Information Security Laws
Identity theft has become one of the fastest growing crimes in the U.S. As a result, many laws have been passed to insure the security of personal information. Recent Federal and State legislation holds businesses to higher standards of confidentiality. These laws, regulations, fines and breach notifications provide even more incentives for proper information storage and destruction procedures. Failure to comply means fines and litigation. Some of these laws include:
- Health Insurance Portability and Accountability Act (1996) (HIPPA)
- Gramm-Leach-Bliley Financial Services Modernization Act (1999)
- Fair and Accurate Credit Transactions Act (FACTA)
- Regulation S-P (Security and Exchange Commission)
- Health Information Technology of Economic and Clinical Health Act (2009) (HITECH)
- The Red Flags Rule (2010)
- Privacy Act (1974)
- Sarbenes-Oxley Act (2002)
- Ohio Privacy & Security Information Center
Fines: There have recently been millions of dollars in fines for discarding undestroyed information.

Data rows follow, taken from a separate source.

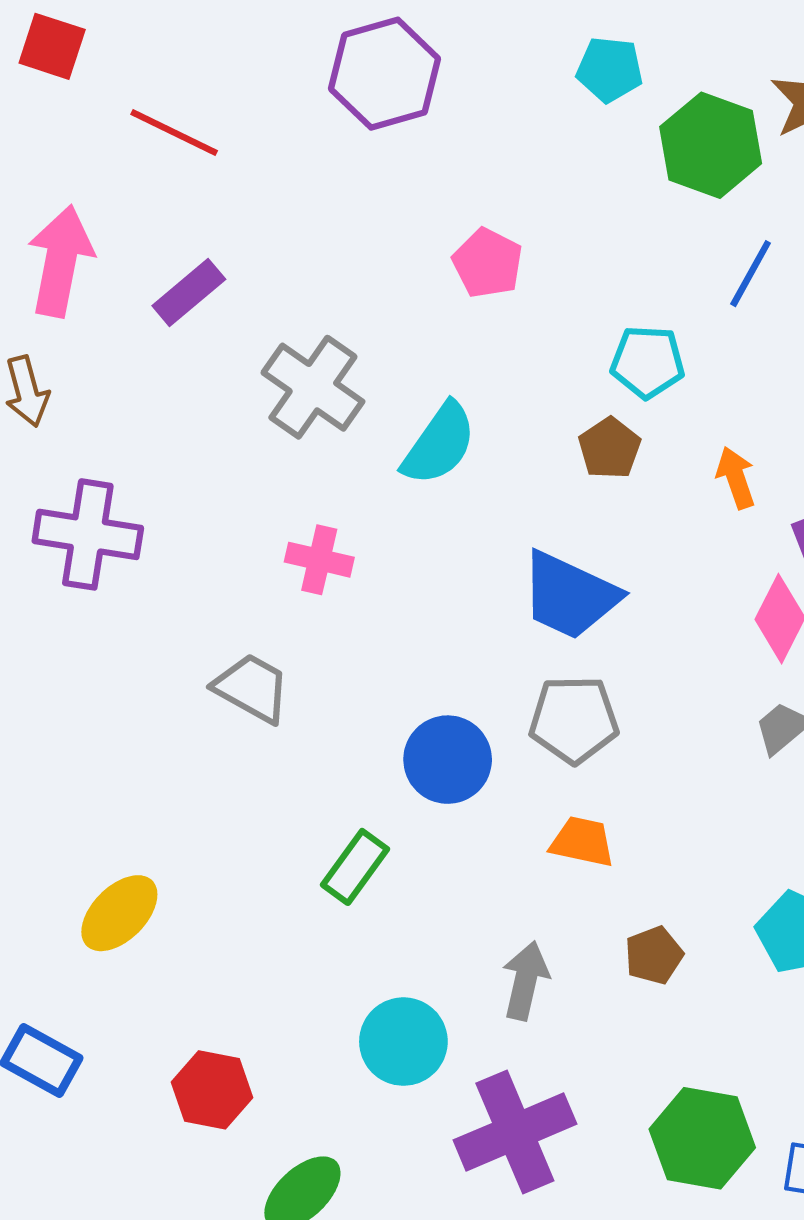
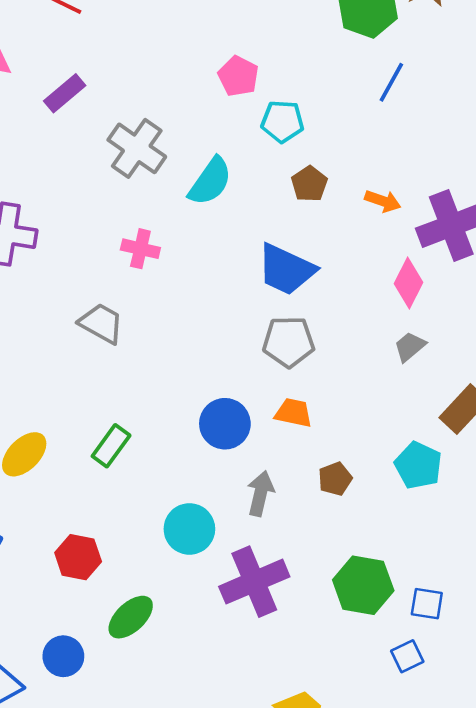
cyan pentagon: (648, 362) -> (282, 121), moved
orange arrow: (736, 478) -> (383, 201), turned 128
blue circle: (448, 760) -> (225, 424), moved
green rectangle: (355, 867) -> (111, 446), moved

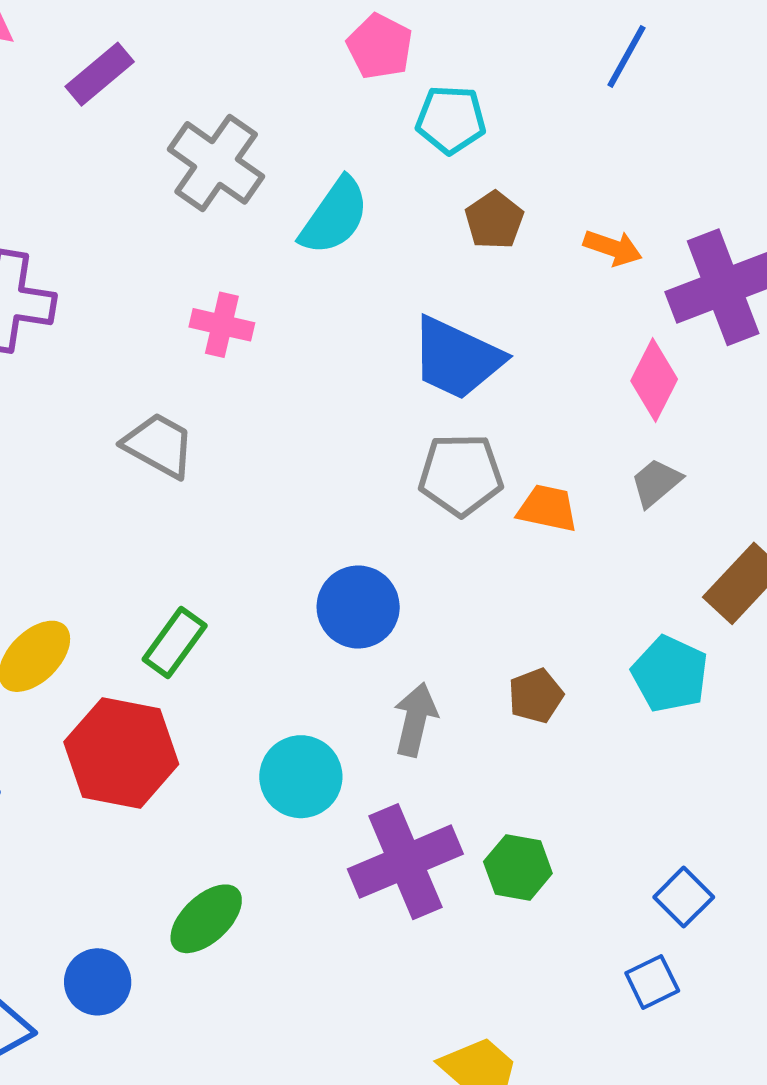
orange trapezoid: (293, 413) -> (548, 508), moved
red hexagon: (78, 557) -> (121, 753), moved, size x1.5
green hexagon: (363, 585) -> (518, 867), moved, size x0.7
blue square: (427, 604) -> (684, 897), turned 36

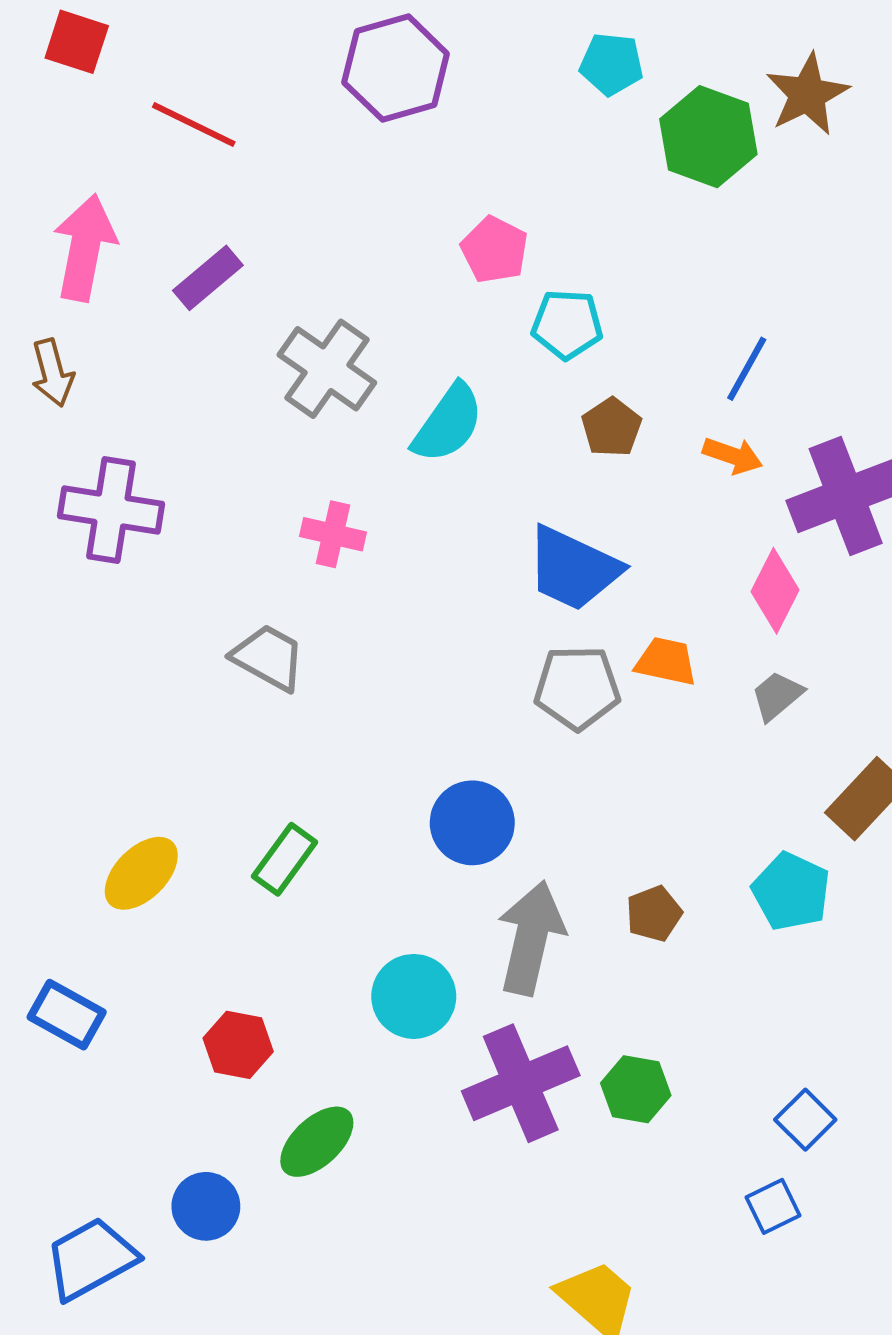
blue line: (626, 56) -> (747, 369), moved
orange trapezoid: (548, 508) -> (666, 661), moved
gray arrow: (415, 719) -> (531, 938), size x1.5
red hexagon: (121, 753) -> (238, 1045), moved, size x0.6

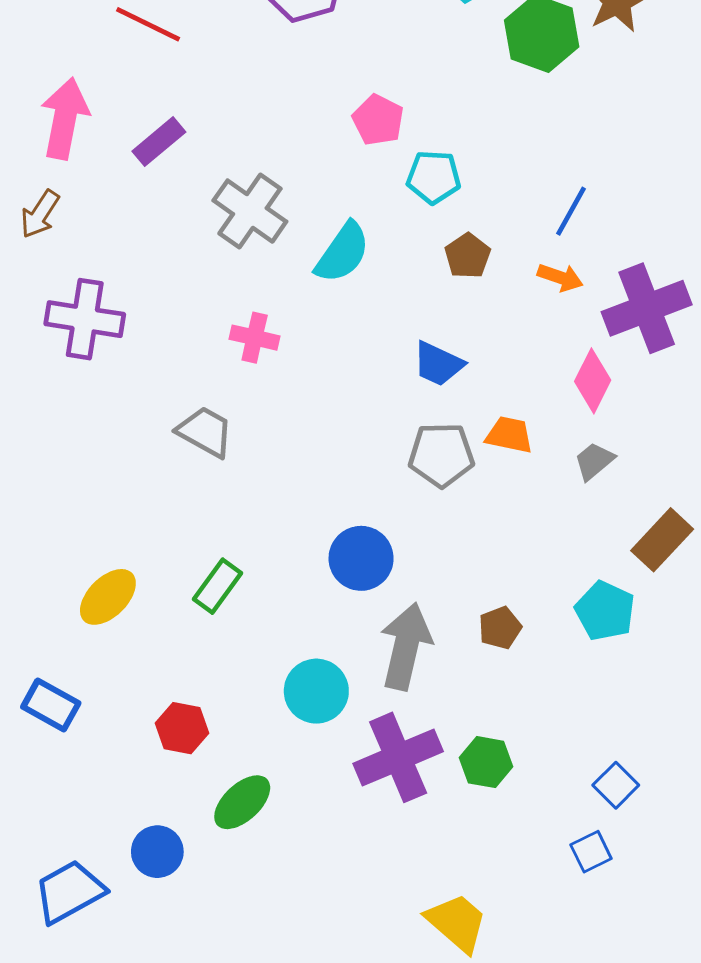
brown arrow: (52, 373) -> (40, 214), turned 48
blue trapezoid: (573, 569) -> (438, 364), size x0.7

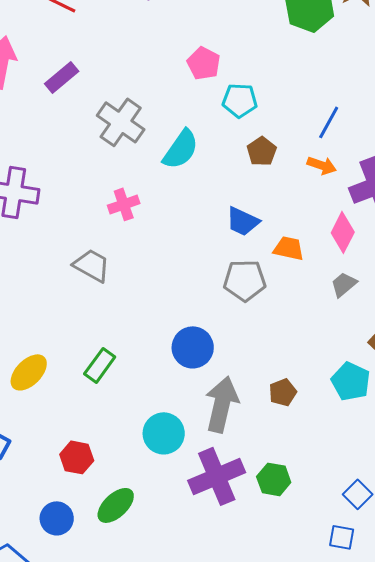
pink cross: (255, 338) -> (124, 204), turned -32
orange trapezoid: (509, 435) -> (289, 248), moved
blue circle: (157, 852) -> (57, 518), moved
blue square: (591, 852) -> (342, 537), turned 36

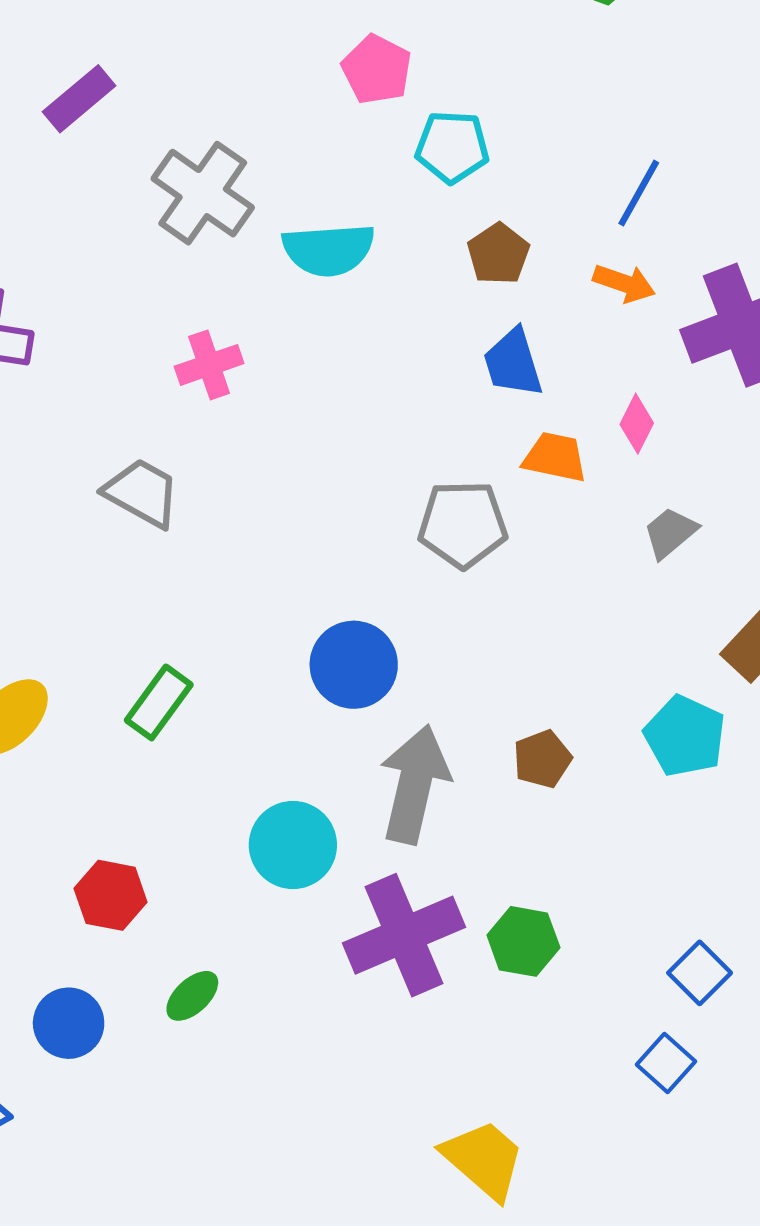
cyan semicircle: (181, 149) -> (329, 250), turned 51
blue trapezoid: (243, 221) -> (513, 363), moved, turned 48
pink diamond: (343, 232) -> (637, 424), moved, size x0.7
green ellipse: (116, 505) -> (192, 996), size x0.7
blue square: (342, 537) -> (666, 1063), turned 32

Breach Notification: Laws now require your public organization to publicly disclose when information has been potentially disclosed to unauthorized individuals.
NOTE: Every data protection regulation in the United States requires that organizations train employees to protect confidential customer and employee information.
The list above was obtained partially from the NAID Publication "The Facts of Life (about proper information destruction)."